The U.S. Securities and Exchange Commission revealed some significant findings in their report released on July 2, 2025. The report, focused on the 2023/24 Form 20-F/As, brought to light several key points. One of the main takeaways was regarding the level of detail provided by companies in their disclosure documents.

Companies were found to have varying levels of detail in their disclosures, with some providing robust information while others fell short. This inconsistency raised concerns about the transparency and reliability of the information being presented to investors. The SEC emphasized the importance of clear and comprehensive disclosure to ensure that investors have access to all pertinent information when making investment decisions.

Another important aspect highlighted in the report was the quality of financial reporting. The SEC noted that companies need to improve the quality of their financial reporting to provide a true and fair view of their financial position. Inaccurate or misleading financial statements can have serious implications for investors and the market as a whole. Therefore, companies must ensure the accuracy and integrity of their financial reporting to maintain investor confidence.

Additionally, the report addressed the issue of internal controls over financial reporting. The SEC emphasized the importance of strong internal controls to prevent and detect financial misstatements. Companies were urged to reassess and enhance their internal control procedures to mitigate the risk of errors or fraudulent activities. Weak internal controls can undermine the reliability of financial information, impacting investor trust and market stability.

The SEC also stressed the significance of corporate governance in ensuring accountability and transparency within companies. Effective corporate governance structures are essential for maintaining ethical standards and promoting investor confidence. The report called for companies to enhance their corporate governance practices to uphold integrity and accountability at all levels of the organization.
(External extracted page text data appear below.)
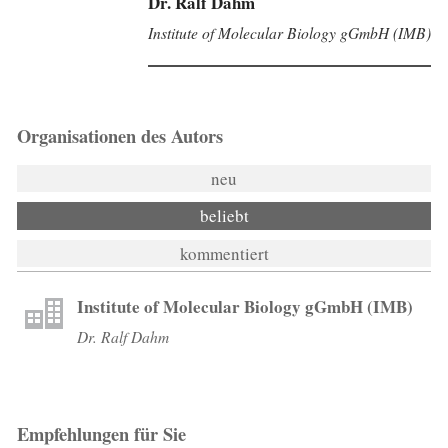
Dr. Ralf Dahm
Institute of Molecular Biology gGmbH (IMB)
Organisationen des Autors
neu
beliebt
kommentiert
Institute of Molecular Biology gGmbH (IMB)
Dr. Ralf Dahm
Empfehlungen für Sie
Overall, the SEC’s report highlighted the need for companies to prioritize transparency, accuracy, and integrity in their disclosure and reporting practices. By providing clear and comprehensive information, companies can build trust with investors and uphold the integrity of the financial markets. Strong internal controls, robust financial reporting, and effective corporate governance are essential components of a reliable and trustworthy financial system. Companies must heed the SEC’s recommendations and take proactive steps to improve their disclosure, reporting, and governance practices to safeguard investor interests and maintain market integrity.